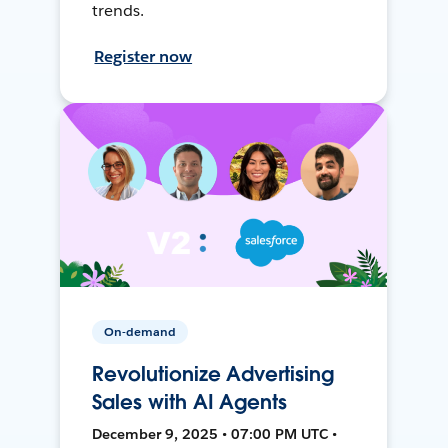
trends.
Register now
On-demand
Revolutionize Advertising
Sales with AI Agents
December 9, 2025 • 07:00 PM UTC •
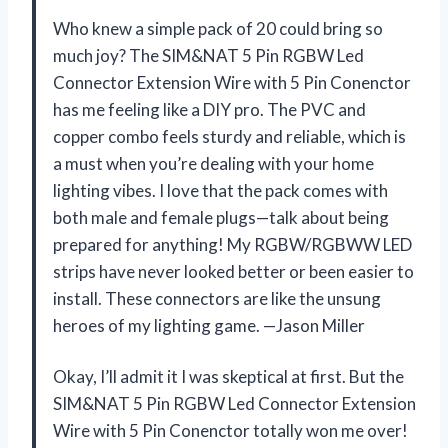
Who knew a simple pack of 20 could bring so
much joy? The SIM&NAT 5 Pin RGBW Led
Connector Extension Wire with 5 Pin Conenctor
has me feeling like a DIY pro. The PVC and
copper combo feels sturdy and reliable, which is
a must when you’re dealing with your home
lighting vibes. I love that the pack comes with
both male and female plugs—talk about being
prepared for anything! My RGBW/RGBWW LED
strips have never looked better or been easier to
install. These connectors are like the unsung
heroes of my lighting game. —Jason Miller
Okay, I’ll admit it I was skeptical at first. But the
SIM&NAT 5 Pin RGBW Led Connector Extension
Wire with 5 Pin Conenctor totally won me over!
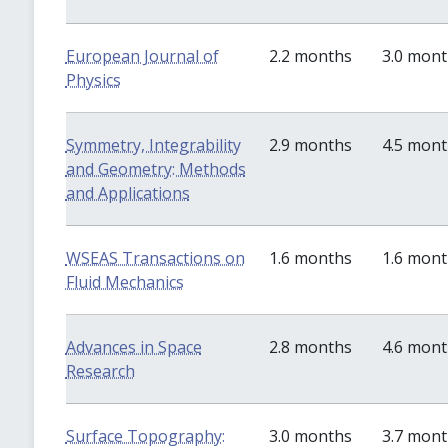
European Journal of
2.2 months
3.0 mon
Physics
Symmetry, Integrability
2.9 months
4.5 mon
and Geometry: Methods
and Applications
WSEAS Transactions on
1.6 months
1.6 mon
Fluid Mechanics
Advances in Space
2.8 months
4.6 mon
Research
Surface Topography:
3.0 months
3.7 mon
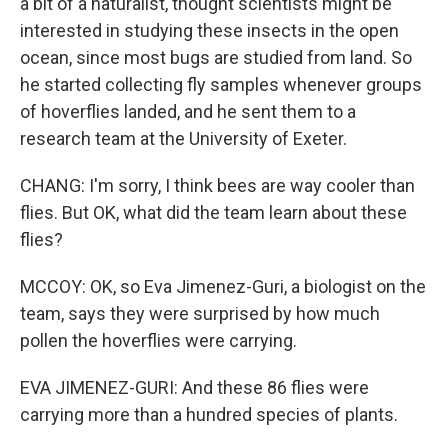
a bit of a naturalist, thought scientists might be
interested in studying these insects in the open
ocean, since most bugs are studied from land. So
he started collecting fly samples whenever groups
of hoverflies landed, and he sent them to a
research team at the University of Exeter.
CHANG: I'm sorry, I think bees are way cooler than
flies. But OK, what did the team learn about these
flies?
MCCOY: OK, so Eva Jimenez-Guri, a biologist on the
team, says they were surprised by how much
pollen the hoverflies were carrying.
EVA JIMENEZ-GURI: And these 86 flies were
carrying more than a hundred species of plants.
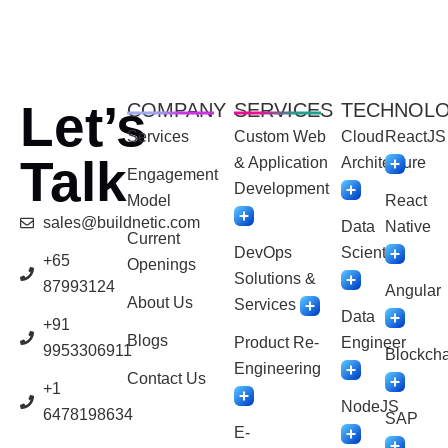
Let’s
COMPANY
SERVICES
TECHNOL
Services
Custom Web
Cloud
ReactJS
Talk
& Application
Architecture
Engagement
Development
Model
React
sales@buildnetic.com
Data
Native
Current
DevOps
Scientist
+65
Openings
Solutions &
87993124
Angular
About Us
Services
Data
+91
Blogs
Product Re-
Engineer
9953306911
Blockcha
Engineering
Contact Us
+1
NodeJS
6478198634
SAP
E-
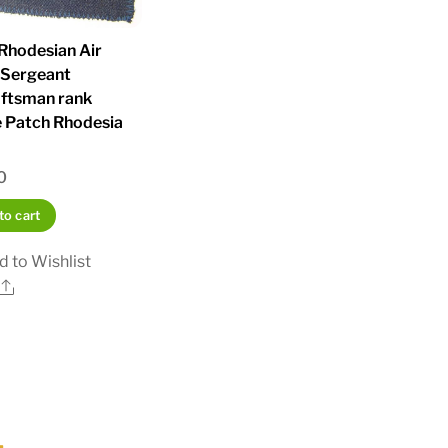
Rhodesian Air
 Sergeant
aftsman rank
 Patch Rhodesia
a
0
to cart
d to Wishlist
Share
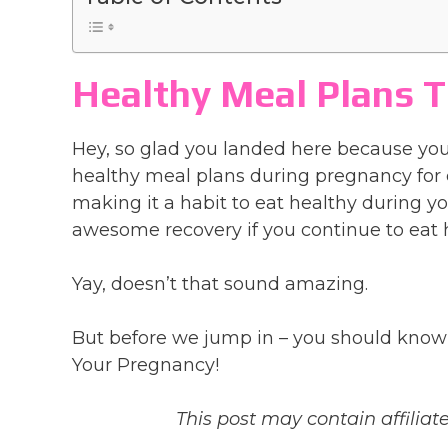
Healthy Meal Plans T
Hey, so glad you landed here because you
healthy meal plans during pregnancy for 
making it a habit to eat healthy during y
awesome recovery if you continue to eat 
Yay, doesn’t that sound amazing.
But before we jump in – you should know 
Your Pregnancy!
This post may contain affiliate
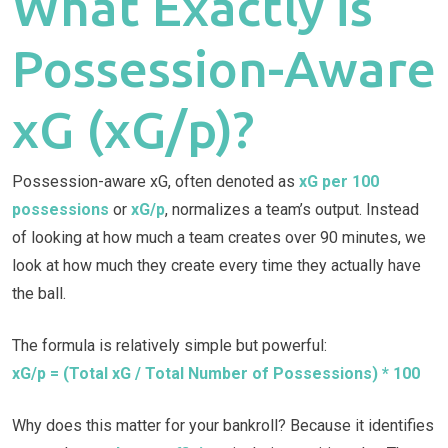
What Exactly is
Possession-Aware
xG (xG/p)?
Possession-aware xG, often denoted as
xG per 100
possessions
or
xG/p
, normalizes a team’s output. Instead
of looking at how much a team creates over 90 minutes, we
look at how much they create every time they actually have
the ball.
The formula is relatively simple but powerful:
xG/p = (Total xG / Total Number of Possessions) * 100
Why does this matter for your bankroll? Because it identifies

---

### WHAT THE TASK ASKS
A verbatim copy of every entry above, with no pictures, is the expected output.

### EXPECTED ANSWER
trends.
Register now
On-demand
Revolutionize Advertising
Sales with AI Agents
December 9, 2025 • 07:00 PM UTC •
Who knew a simple pack of 20 could bring so
much joy? The SIM&NAT 5 Pin RGBW Led
Connector Extension Wire with 5 Pin Conenctor
has me feeling like a DIY pro. The PVC and
copper combo feels sturdy and reliable, which is
a must when you’re dealing with your home
lighting vibes. I love that the pack comes with
both male and female plugs—talk about being
prepared for anything! My RGBW/RGBWW LED
strips have never looked better or been easier to
install. These connectors are like the unsung
heroes of my lighting game. —Jason Miller
Okay, I’ll admit it I was skeptical at first. But the
SIM&NAT 5 Pin RGBW Led Connector Extension
Wire with 5 Pin Conenctor totally won me over!
European Journal of
2.2 months
3.0 mon
Physics
Symmetry, Integrability
2.9 months
4.5 mon
and Geometry: Methods
and Applications
WSEAS Transactions on
1.6 months
1.6 mon
Fluid Mechanics
Advances in Space
2.8 months
4.6 mon
Research
Surface Topography:
3.0 months
3.7 mon
a bit of a naturalist, thought scientists might be
interested in studying these insects in the open
ocean, since most bugs are studied from land. So
he started collecting fly samples whenever groups
of hoverflies landed, and he sent them to a
research team at the University of Exeter.
CHANG: I'm sorry, I think bees are way cooler than
flies. But OK, what did the team learn about these
flies?
MCCOY: OK, so Eva Jimenez-Guri, a biologist on the
team, says they were surprised by how much
pollen the hoverflies were carrying.
EVA JIMENEZ-GURI: And these 86 flies were
carrying more than a hundred species of plants.
Let’s
COMPANY
SERVICES
TECHNOL
Services
Custom Web
Cloud
ReactJS
Talk
& Application
Architecture
Engagement
Development
Model
React
sales@buildnetic.com
Data
Native
Current
DevOps
Scientist
+65
Openings
Solutions &
87993124
Angular
About Us
Services
Data
+91
Blogs
Product Re-
Engineer
9953306911
Blockcha
Engineering
Contact Us
+1
NodeJS
6478198634
SAP
E-
Rhodesian Air
 Sergeant
aftsman rank
 Patch Rhodesia
a
0
to cart
d to Wishlist
Share
Healthy Meal Plans T
Hey, so glad you landed here because you
healthy meal plans during pregnancy for 
making it a habit to eat healthy during y
awesome recovery if you continue to eat 
Yay, doesn’t that sound amazing.
But before we jump in – you should know 
Your Pregnancy!
This post may contain affiliate
What Exactly is
Possession-Aware
xG (xG/p)?
Possession-aware xG, often denoted as
xG per 100
possessions
or
xG/p
, normalizes a team’s output. Instead
of looking at how much a team creates over 90 minutes, we
look at how much they create every time they actually have
the ball.
The formula is relatively simple but powerful:
xG/p = (Total xG / Total Number of Possessions) * 100
Why does this matter for your bankroll? Because it identifies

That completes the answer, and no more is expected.